Model Simulation of Pore-Scale, Two-Phase Fluid Flow The LBNL researchers will continue developing codes for simulating pore-scale fluid distribution and flow of gas and gas condensate through low-permeability rocks. In addition, the models will incorporate the impact of retrograde condensation at fractures and narrow pore throats on the transport of gas. The objective will be to study the pore-scale mechanisms of gas flow blockage by the gas condensate. Pore-scale models will be verified using available petrophysical data measured in the laboratory and in the field.

Depositional Model Development The research team will develop depositional models suitable for simulation of tight gas sand and shale formations. The models will be verified using digital imaging results as well as petrophysical information from the field.

Technology Transfer LBNL will work closely with RPSEA to develop and implement an effective program for technology transfer. Technology transfer will include journal publications, conference presentations, and technical reports. There are plans of setting up a project-dedicated website for posting new results for public access.

Project Start: November 1, 2008
Project End: November 1, 2011

DOE Contribution: $1,071,105
Performer Contribution: $420,000

Contact Information:
RPSEA – Charlotte Schroeder (cschroeder@rpsea.org or 281-690-5506)
NETL – Virginia Weyland (Virginia.Weyland@netl.doe.gov or 281-494-2517)
LBNL – Dmitriy Silin (dsilin@lbl.gov or 510-495-2215)

Presentations The project results have been presented at a number of conferences.

Silin, D.,. Ajo Franklin, J. B., Cabrini, S., Kneafsey, T. J., MacDowell, A. Nico, P. S., and Tomutsa, L. Pore-scale studies of unconventional reservoir rocks. Eos Trans. AGU, 90(52), Fall Meet. Suppl., Abstract H23F-1018, 2009

Analyzing microtomography images of natural rocks with the method of maximal inscribed spheres. Numerical Modeling with Large 3D Data Sets ALS Workshop October 17, 2009

Silin, D. and Patzek, T. Predicting Relative-Permeability Curves Directly From Rock Images. SPE paper 124974 presented at the SPE Annual Technical Conference and Exhibition, 4-7 October 2009, New Orleans, Louisiana, 2009. Society of Petroleum Engineers.
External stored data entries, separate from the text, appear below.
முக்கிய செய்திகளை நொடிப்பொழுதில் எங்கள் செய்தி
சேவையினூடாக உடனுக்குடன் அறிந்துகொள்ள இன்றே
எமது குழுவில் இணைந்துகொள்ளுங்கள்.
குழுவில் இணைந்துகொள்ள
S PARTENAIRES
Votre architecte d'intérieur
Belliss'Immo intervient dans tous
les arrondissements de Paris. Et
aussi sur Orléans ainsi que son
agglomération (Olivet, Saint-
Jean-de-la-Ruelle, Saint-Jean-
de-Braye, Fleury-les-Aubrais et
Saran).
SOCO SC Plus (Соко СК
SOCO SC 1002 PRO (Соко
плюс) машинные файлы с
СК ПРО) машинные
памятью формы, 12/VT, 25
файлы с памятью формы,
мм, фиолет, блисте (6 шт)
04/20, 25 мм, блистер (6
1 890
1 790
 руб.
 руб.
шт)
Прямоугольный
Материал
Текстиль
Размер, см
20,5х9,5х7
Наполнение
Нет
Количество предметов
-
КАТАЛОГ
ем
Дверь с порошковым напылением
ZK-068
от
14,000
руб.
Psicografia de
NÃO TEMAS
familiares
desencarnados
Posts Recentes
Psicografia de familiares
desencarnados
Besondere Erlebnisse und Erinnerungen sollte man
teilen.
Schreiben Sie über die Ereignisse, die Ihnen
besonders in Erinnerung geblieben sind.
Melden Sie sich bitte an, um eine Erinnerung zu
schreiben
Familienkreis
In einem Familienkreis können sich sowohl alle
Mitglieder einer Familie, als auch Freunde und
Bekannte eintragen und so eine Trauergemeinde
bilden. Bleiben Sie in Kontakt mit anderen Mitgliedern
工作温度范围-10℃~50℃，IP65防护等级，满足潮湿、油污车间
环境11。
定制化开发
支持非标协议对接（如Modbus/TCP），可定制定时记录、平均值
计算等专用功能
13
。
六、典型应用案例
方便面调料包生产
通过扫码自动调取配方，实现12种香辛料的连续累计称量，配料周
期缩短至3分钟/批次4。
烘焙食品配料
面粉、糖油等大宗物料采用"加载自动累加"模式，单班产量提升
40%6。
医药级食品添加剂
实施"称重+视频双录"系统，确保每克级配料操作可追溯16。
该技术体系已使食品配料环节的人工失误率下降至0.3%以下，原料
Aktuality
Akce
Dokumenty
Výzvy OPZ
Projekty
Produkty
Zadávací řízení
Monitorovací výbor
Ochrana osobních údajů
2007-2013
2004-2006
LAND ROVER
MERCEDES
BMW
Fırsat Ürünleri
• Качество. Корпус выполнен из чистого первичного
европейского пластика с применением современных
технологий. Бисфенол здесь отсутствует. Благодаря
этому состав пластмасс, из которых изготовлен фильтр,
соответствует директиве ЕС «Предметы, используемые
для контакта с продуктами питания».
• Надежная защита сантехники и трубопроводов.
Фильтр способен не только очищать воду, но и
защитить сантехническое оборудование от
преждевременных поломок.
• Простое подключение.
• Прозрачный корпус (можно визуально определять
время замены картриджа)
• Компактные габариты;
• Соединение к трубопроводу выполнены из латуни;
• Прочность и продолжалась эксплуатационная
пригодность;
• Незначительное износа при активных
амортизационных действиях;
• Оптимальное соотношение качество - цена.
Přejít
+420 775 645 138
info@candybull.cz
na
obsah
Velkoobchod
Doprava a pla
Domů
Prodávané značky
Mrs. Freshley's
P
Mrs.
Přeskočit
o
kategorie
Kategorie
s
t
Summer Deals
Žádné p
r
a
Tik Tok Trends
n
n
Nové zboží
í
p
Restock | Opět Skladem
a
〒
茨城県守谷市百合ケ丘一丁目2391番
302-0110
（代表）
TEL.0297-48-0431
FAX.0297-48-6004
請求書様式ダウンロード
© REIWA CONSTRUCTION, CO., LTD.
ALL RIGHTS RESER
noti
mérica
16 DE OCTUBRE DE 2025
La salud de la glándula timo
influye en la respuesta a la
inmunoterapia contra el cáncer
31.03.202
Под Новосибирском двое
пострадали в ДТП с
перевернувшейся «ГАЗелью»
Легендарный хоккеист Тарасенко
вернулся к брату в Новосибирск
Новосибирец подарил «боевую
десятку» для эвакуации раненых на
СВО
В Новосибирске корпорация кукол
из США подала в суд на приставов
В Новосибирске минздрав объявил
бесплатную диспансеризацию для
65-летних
Nico, Peter S. Jonathan B. Ajo-Franklin, Alastair McDowell, Dmitriy B. Silin, Liviu Tomutsa, Sally M. Benson, Yuxin Wu Synchrotron X-ray Micro- Tomography and Geological CO2 Sequestration. In Advances in Computed Tomography for Geomaterials, GeoX 2010. Ed. Khalid .A. Alshibi and Allen H. Reed. Wiley, & Sons, Hoboken, NJ, p. 374-380, 2010

The researchers were involved in organizing the “Numerical Modeling with Large 3D Data Sets ALS Workshop” held on October 15-17, 2009 at the Lawrence Berkeley National Laboratory.